While Israel has a policy of neither claiming nor denying responsibility for such attacks, Iran says Israeli footprints are all over the Natanz incidents and the Fakhrizadeh assassination.
Iran has also vowed to respond to the attacks at an appropriate time.
‘Outstanding issues do not necessarily mean stalemate in Vienna’
Elsewhere in the presser, Rabiei hailed “good progress” made so far on many topics during the Vienna talks and said the outstanding issues do not necessarily mean that there is a stalemate in the negotiations.
“The framework of international negotiations [in general] allows the continuation of negotiations until reaching a deal agreed by all sides if there is the [necessary] political will. That will also be the case with the Vienna talks,” the spokesman added.
He emphasized that Iran “will not accept any agreement that fails to meet the Iranian nation’s interests.”
The official said all the parties to the Vienna talks have a common understanding of the general outlines of the JCPAO revitalization, but the process of its implementation is among unsolved issues in the negotiations.
“Since the beginning, the Vienna talks were aimed at bringing the US back to the JCPOA through the removal of this country’s sanctions [against Iran], followed by the JCPOA’s full implementation by all sides,” Rabiei said, adding the drafts have been prepared and negotiated.

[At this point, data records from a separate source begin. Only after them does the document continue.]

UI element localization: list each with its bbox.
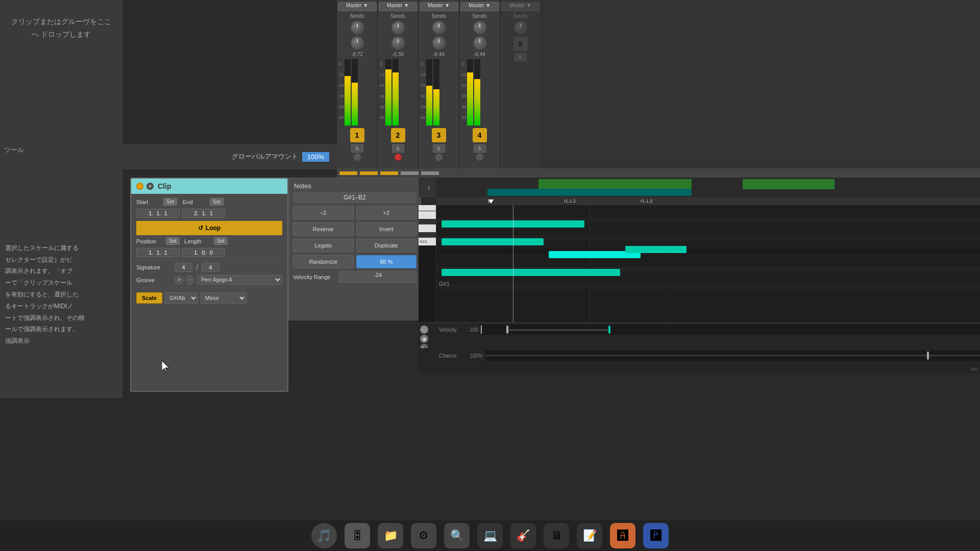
dock-icon-9[interactable]: 📝	[577, 523, 602, 548]
dock-icon-7[interactable]: 🎸	[510, 523, 536, 548]
mode-select[interactable]: Minor Major Dorian Phrygian	[201, 292, 247, 304]
ch5-master-dropdown[interactable]: Master ▼	[501, 2, 540, 11]
ch2-track-number[interactable]: 2	[391, 128, 405, 142]
dock-icon-6[interactable]: 💻	[477, 523, 503, 548]
groove-icons: ⟳ →	[175, 276, 194, 285]
info-line-1: 選択したスケールに属する	[5, 242, 117, 254]
ch2-solo-btn[interactable]: S	[392, 144, 404, 153]
ch3-send-b-knob[interactable]	[432, 36, 446, 49]
channel-strip-3: Master ▼ Sends -6.44 01224364860 3 S	[419, 0, 459, 179]
dock-icon-11[interactable]: 🅿	[643, 523, 669, 548]
velocity-range-input[interactable]: -24	[339, 271, 416, 283]
dock-icon-4[interactable]: ⚙	[411, 523, 436, 548]
duplicate-btn[interactable]: Duplicate	[356, 239, 417, 252]
ch1-master-dropdown[interactable]: Master ▼	[338, 2, 377, 11]
velocity-bar-area[interactable]	[481, 324, 980, 335]
length-set-btn[interactable]: Set	[214, 237, 228, 245]
groove-select[interactable]: Perc Agogo A	[197, 275, 282, 285]
dock-icon-3[interactable]: 📁	[378, 523, 403, 548]
ch1-solo-btn[interactable]: S	[351, 144, 363, 153]
global-amount-value[interactable]: 100%	[302, 152, 329, 162]
dock-icon-2[interactable]: 🎛	[345, 523, 370, 548]
mul2-btn[interactable]: ×2	[356, 206, 417, 219]
sig-numerator-input[interactable]	[175, 263, 192, 272]
ch3-track-number[interactable]: 3	[432, 128, 446, 142]
midi-note-2[interactable]	[442, 238, 544, 245]
ch3-fader-value: -6.44	[433, 52, 445, 57]
div-mul-row: ÷2 ×2	[293, 206, 416, 219]
clip-arrow-btn[interactable]: ▼	[146, 183, 154, 190]
ch2-record-btn[interactable]	[395, 154, 402, 161]
ch2-send-b-knob[interactable]	[391, 36, 405, 49]
position-label: Position	[136, 238, 164, 244]
reverse-invert-row: Reverse Invert	[293, 222, 416, 236]
info-text-block: 選択したスケールに属する セレクターで設定）がピ 調表示されます。「オブ ーで「…	[5, 242, 117, 347]
arrangement-clip-3[interactable]	[487, 189, 692, 196]
ch4-level-bar	[467, 72, 473, 126]
midi-note-5[interactable]	[625, 246, 687, 253]
midi-note-4[interactable]	[442, 269, 620, 276]
invert-btn[interactable]: Invert	[356, 222, 417, 236]
key-select[interactable]: G#/Ab A A#/Bb B C	[165, 292, 198, 304]
velocity-section: ← ◉ ▶ Velocity 100	[419, 322, 980, 348]
ch3-master-dropdown[interactable]: Master ▼	[420, 2, 458, 11]
ch5-track-number[interactable]: 5	[513, 37, 528, 51]
start-set-btn[interactable]: Set	[163, 198, 177, 206]
ch3-send-a-knob[interactable]	[432, 21, 446, 34]
ch3-fader-labels: 01224364860	[421, 59, 426, 120]
end-set-btn[interactable]: Set	[210, 198, 224, 206]
legato-btn[interactable]: Legato	[293, 239, 354, 252]
div2-btn[interactable]: ÷2	[293, 206, 354, 219]
groove-arrow-btn[interactable]: →	[185, 276, 194, 285]
dock-icon-8[interactable]: 🖥	[544, 523, 569, 548]
clip-power-btn[interactable]	[136, 183, 143, 190]
ch5-solo-btn[interactable]: S	[514, 53, 527, 61]
position-value-input[interactable]	[136, 248, 180, 257]
transport-dot-1	[339, 171, 357, 175]
ch5-knob[interactable]	[514, 21, 527, 34]
groove-row: Groove ⟳ → Perc Agogo A	[136, 275, 282, 285]
reverse-btn[interactable]: Reverse	[293, 222, 354, 236]
velocity-arrow-btn[interactable]: ←	[420, 325, 428, 334]
ch1-mute-btn[interactable]	[354, 154, 361, 161]
sig-denominator-input[interactable]	[202, 263, 219, 272]
ch2-master-dropdown[interactable]: Master ▼	[379, 2, 418, 11]
ch4-master-dropdown[interactable]: Master ▼	[460, 2, 499, 11]
ch1-send-a-knob[interactable]	[351, 21, 364, 34]
note-tool-icon[interactable]: ♪	[424, 182, 434, 192]
position-set-btn[interactable]: Set	[166, 237, 180, 245]
ch4-mute-btn[interactable]	[476, 154, 483, 161]
ch4-send-b-knob[interactable]	[473, 36, 486, 49]
ch3-mute-btn[interactable]	[435, 154, 443, 161]
randomize-btn[interactable]: Randomize	[293, 255, 354, 268]
roll-grid[interactable]	[436, 205, 980, 322]
ch3-solo-btn[interactable]: S	[433, 144, 445, 153]
loop-btn[interactable]: ↺ Loop	[136, 221, 282, 235]
scale-toggle-btn[interactable]: Scale	[136, 292, 162, 304]
length-value-input[interactable]	[182, 248, 225, 257]
dock-icon-5[interactable]: 🔍	[444, 523, 470, 548]
groove-sync-btn[interactable]: ⟳	[175, 276, 184, 285]
piano-roll-content[interactable]: B2 G#1 G#1	[419, 205, 980, 322]
playhead-line	[513, 205, 513, 322]
chance-bar-area[interactable]	[485, 350, 980, 361]
ch4-send-a-knob[interactable]	[473, 21, 486, 34]
ch1-track-number[interactable]: 1	[350, 128, 364, 142]
ch1-send-b-knob[interactable]	[351, 36, 364, 49]
dock-icon-1[interactable]: 🎵	[311, 523, 337, 548]
chance-arrow-btn[interactable]: ◉	[420, 335, 428, 343]
end-value-input[interactable]	[182, 209, 225, 218]
ch4-track-number[interactable]: 4	[473, 128, 487, 142]
ch1-sends-label: Sends	[350, 13, 364, 19]
randomize-value[interactable]: 68 %	[356, 255, 417, 268]
tool-label: ツール	[4, 145, 118, 155]
start-value-input[interactable]	[136, 209, 180, 218]
arrangement-clip-2[interactable]	[743, 179, 835, 189]
info-line-3: 調表示されます。「オブ	[5, 265, 117, 277]
playhead-marker	[488, 199, 494, 204]
dock-icon-10[interactable]: 🅰	[610, 523, 635, 548]
arrangement-clip-1[interactable]	[538, 179, 692, 189]
ch4-solo-btn[interactable]: S	[474, 144, 486, 153]
ruler-mark-2: r1.1.2	[564, 198, 576, 204]
ch2-send-a-knob[interactable]	[391, 21, 405, 34]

Since April, envoys from Iran and the P4+1 group of countries — Britain, France, Russia, and China plus Germany — have been attending the talks in Vienna. A US delegation is also in the Austrian capital, but it is not attending the discussions because the United States is not a party to the nuclear accord.
The US left the Iran deal in May 2018 and re-imposed the anti-Iran sanctions that the JCPOA had lifted. It also placed additional sanctions on Iran under other pretexts not related to the nuclear case as part of the “maximum pressure” campaign.